Thorsten1953 schrieb:


> Moin.
> Schau dir mal die daiwa x braid x8 an.
> Darf ich fragen für was du so eine Stärke Schnur brauchst bzw. was dein zielfisch ist?
> 
> Gesendet von meinem SM-G930F mit Tapatalk




Die Schnur kann ich nur empfehlen, hab sie mir gerade auch auf meine Feeder draufgespult zum Barbenangeln am Rhein. 

Aber wozu brauchst du 12kg Tragkraft?

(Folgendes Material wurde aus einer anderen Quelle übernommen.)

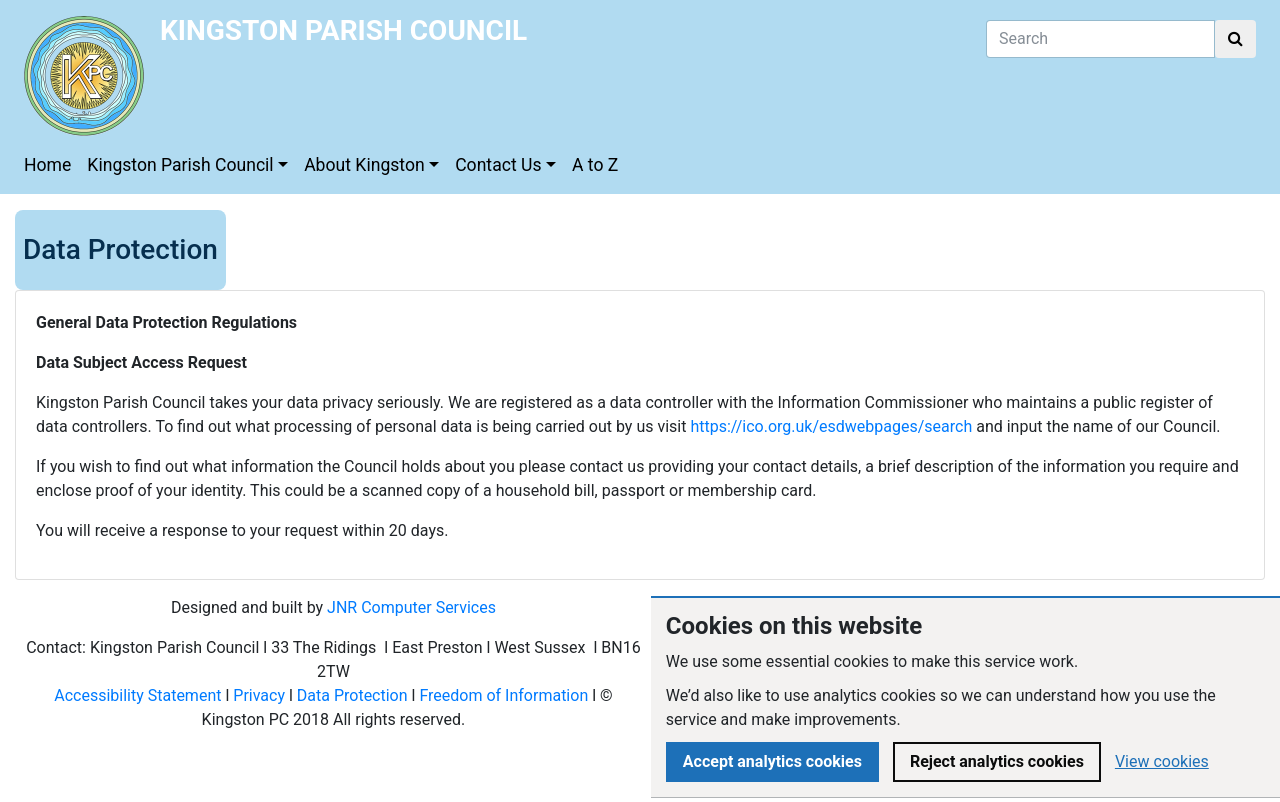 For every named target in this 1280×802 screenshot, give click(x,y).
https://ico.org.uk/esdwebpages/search (831, 426)
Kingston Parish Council (180, 165)
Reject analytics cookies (997, 761)
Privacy (259, 695)
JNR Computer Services (411, 607)
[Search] (1100, 39)
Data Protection (352, 695)
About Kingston (364, 165)
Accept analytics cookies (772, 761)
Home (47, 165)
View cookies (1162, 761)
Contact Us (498, 165)
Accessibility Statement (137, 695)
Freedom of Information (503, 695)
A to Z (595, 165) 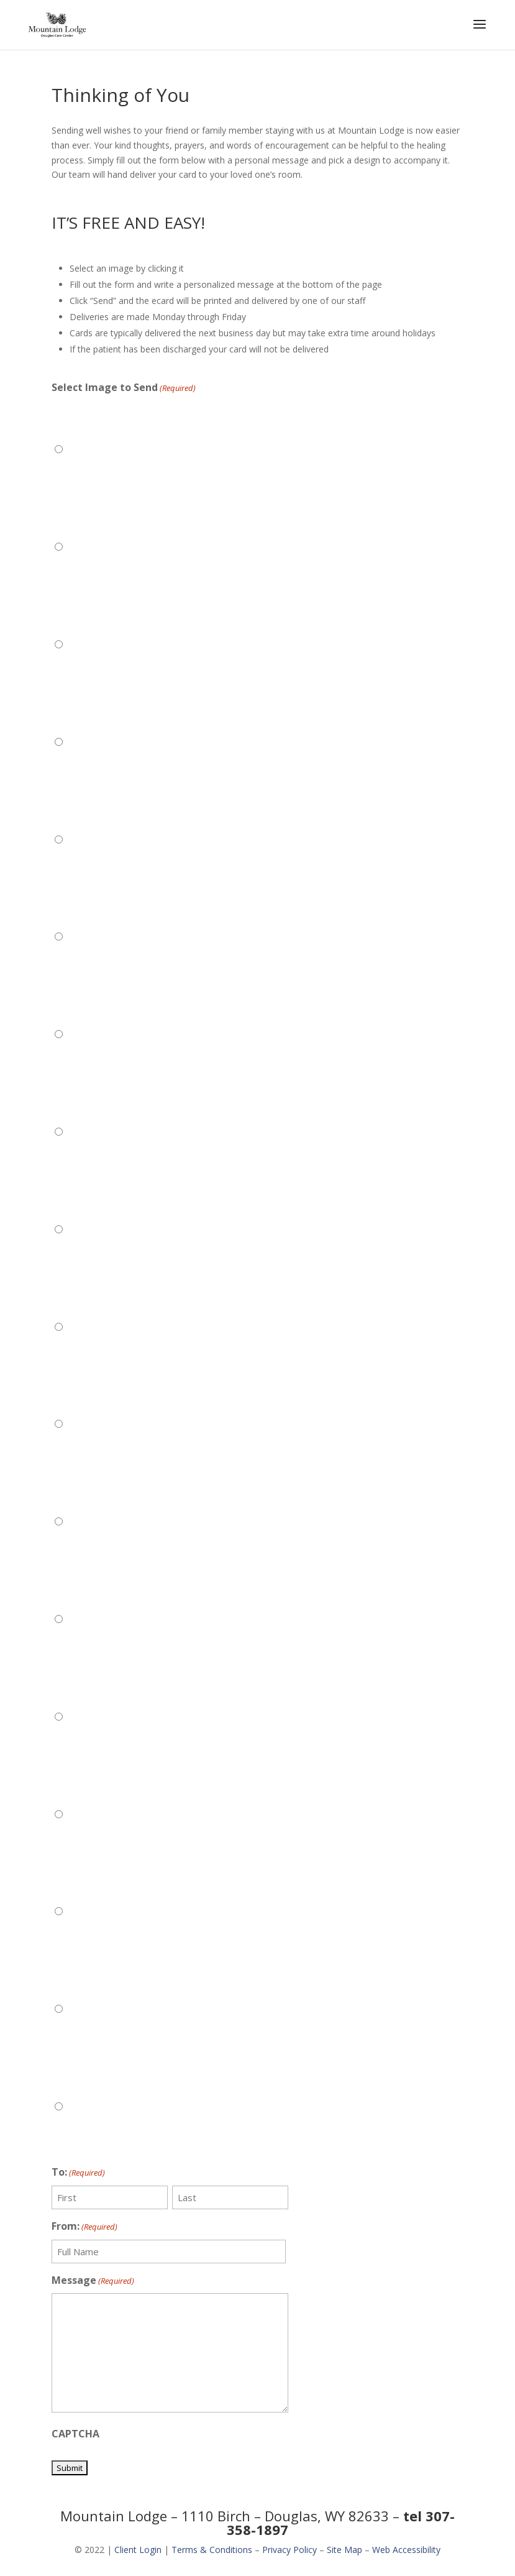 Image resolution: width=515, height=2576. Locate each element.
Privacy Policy (289, 2549)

Wenn du 80gramm Körbe schmeißt, scheinst du ja in moderater Strömung zu fischen, da ist 12kg ein wenig Overkill, finde ich.. 

Vielleicht erleuchtest du uns ja mal #h


----------



## Angler90 (13. März 2018)

*AW: Schnur zum Feedern*

Danke für die schnellen Antworten ! 

Ja die Daiwa habe ich auch gesehen , dachte auch das Sie es vielleicht wird . Die Wft muss ich mal angucken .

Ja ich nehme einfach nur aus Sicherheit so viel:q
Ich will die Schnur auch für die meisten Fische benutzen , keine Lust mehrere Schnüre zur jeder Situation zu haben .


----------



## Leech (13. März 2018)

*AW: Schnur zum Feedern*



Angler90 schrieb:


> Danke für die schnellen Antworten !
> 
> Ja die Daiwa habe ich auch gesehen , dachte auch das Sie es vielleicht wird . Die Wft muss ich mal angucken .
> 
> ...



Einfach mal querschauen.
Es gibt soviele geflochtene Schnüre am Markt und viele davon sind mittlerweile schon sehr gutwertig.
Viel Erfolg bei der Suche.


----------



## Michael.S (13. März 2018)

*AW: Schnur zum Feedern*

Wenn du die Tragkraft nochmal überdenkst werfe ich mal die Suxxes Heavy Feeder ins Rennen , trägt als 0,14er 7 kg was meine Meinung nach auch locker reicht , ich fische sie als 0,8er auch auf meinen Spinnruten und da laufen die absolut leise  https://www.angel-abc.de/angelschnur/schnaeppchen/heavy-feeder-sinking-0-14-mm-lauflaenge-125-m


----------



## Angler90 (13. März 2018)

*AW: Schnur zum Feedern*

Die WFT Dynamix Round Feeder ist in Rot , ich will eine schnur in Grün .

Danke für den Tipp Michael .S

Mein Vater nutzt die Power Pro , aber ich überlege mir dann echt die Daiwa zuholen.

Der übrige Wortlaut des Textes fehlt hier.